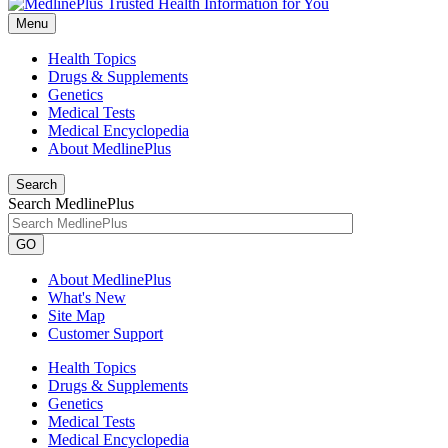
Menu
Health Topics
Drugs & Supplements
Genetics
Medical Tests
Medical Encyclopedia
About MedlinePlus
Search
Search MedlinePlus
GO
About MedlinePlus
What's New
Site Map
Customer Support
Health Topics
Drugs & Supplements
Genetics
Medical Tests
Medical Encyclopedia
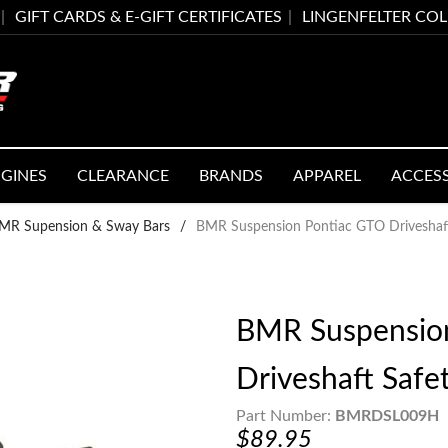
GIFT CARDS & E-GIFT CERTIFICATES
LINGENFELTER CO
GINES
CLEARANCE
BRANDS
APPAREL
ACCES
MR Supension & Sway Bars
/
BMR Suspension Pontiac GTO Driveshaf
BMR Suspensio
Driveshaft Saf
Part Number:
BMRDSL009H
$89.95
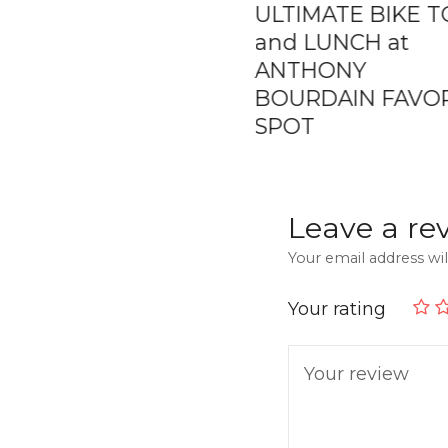
ly Day Trip –
ULTIMATE BIKE 
ate Boat Charter
and LUNCH at
The Rosario
ANTHONY
nds
BOURDAIN FAVO
SPOT
Leave a re
Your email address wil
Your rating
Your review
========
* **What you will do**:
Exactness is what counts here: copy each entry as given and omit its pictures.

* **Task solution**:
Menu
Health Topics
Drugs & Supplements
Genetics
Medical Tests
Medical Encyclopedia
About MedlinePlus
Search
Search MedlinePlus
GO
About MedlinePlus
What's New
Site Map
Customer Support
Health Topics
Drugs & Supplements
Genetics
Medical Tests
Medical Encyclopedia
GIFT CARDS & E-GIFT CERTIFICATES
LINGENFELTER CO
GINES
CLEARANCE
BRANDS
APPAREL
ACCES
MR Supension & Sway Bars
/
BMR Suspension Pontiac GTO Driveshaf
BMR Suspensio
Driveshaft Saf
Part Number:
BMRDSL009H
$89.95
ly Day Trip –
ULTIMATE BIKE 
ate Boat Charter
and LUNCH at
The Rosario
ANTHONY
nds
BOURDAIN FAVO
SPOT
Leave a re
Your email address wil
Your rating
Your review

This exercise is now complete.